The strategy concept in that Zhihu post wasn’t wrong, but the devil is in the details:

  • Without Beta hedging, you’re just gambling on direction
  • Without risk controls, you’re trading naked
  • Without backtest verification, you’re just daydreaming

Real quantitative trading means verifying every idea with data, implementing every strategy with code, and keeping records of every trade.

If you have an idea, verify it.

The code is at the end of this article. Feel free to run it yourself, modify it, and optimize it.

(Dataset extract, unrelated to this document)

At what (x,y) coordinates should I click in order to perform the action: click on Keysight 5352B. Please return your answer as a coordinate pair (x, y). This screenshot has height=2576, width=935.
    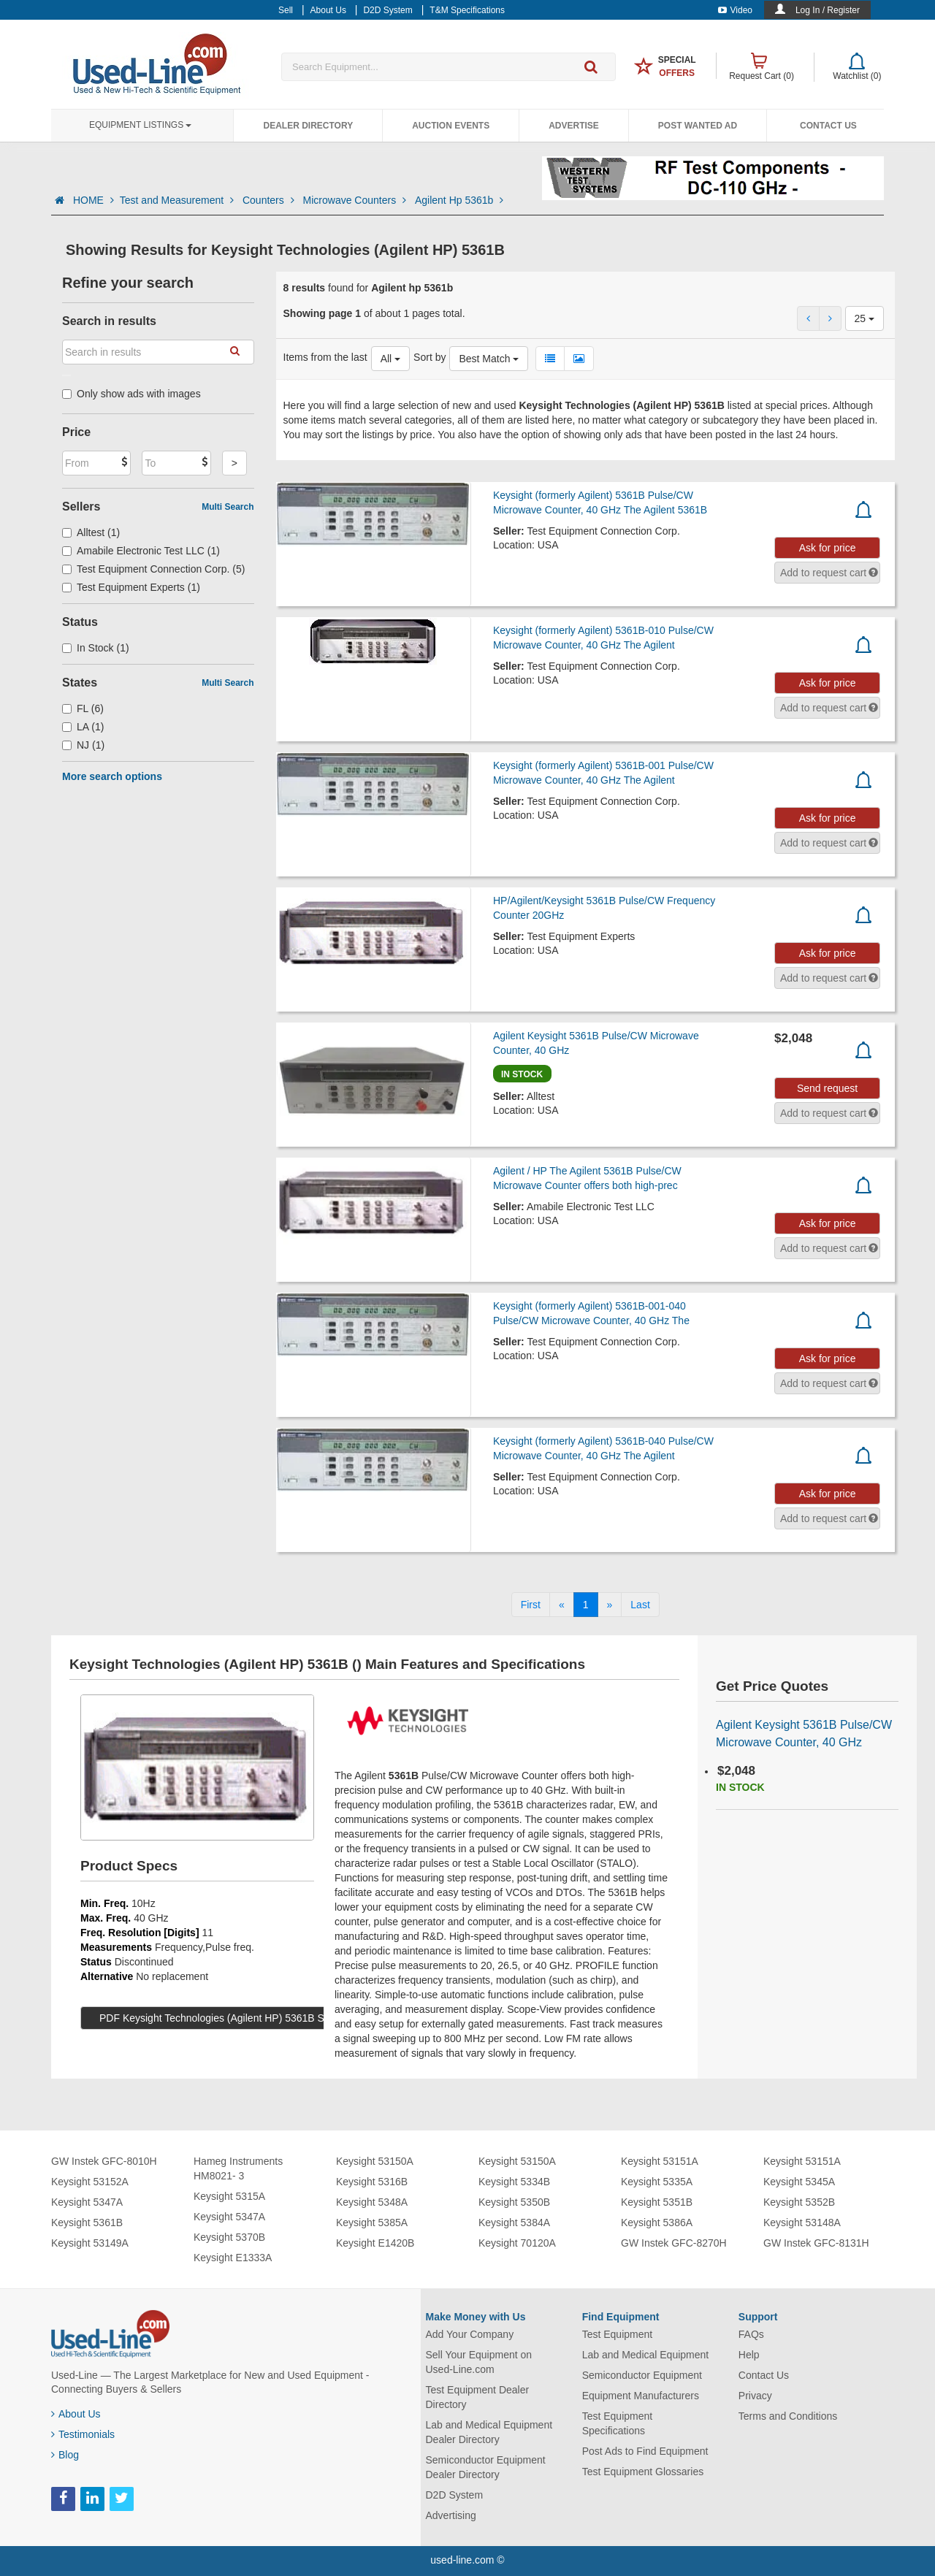
    Looking at the image, I should click on (799, 2202).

If you’re interested, I can continue writing about: - Volatility Delta hedging strategies - Multi-coin rotation implementation - Position sizing and risk control optimization

Welcome to like, comment, and ask for more!

📝 Article source code (strategy parameters can be flexibly set at the beginning of the source code, trading logic has been optimized): Bidirectional Beta Hedging Strategy


Disclaimer

This article is for educational and discussion purposes only and does not constitute any investment advice.

PS: There’s no stable get-rich-quick method in crypto—only risk management and continuous optimization.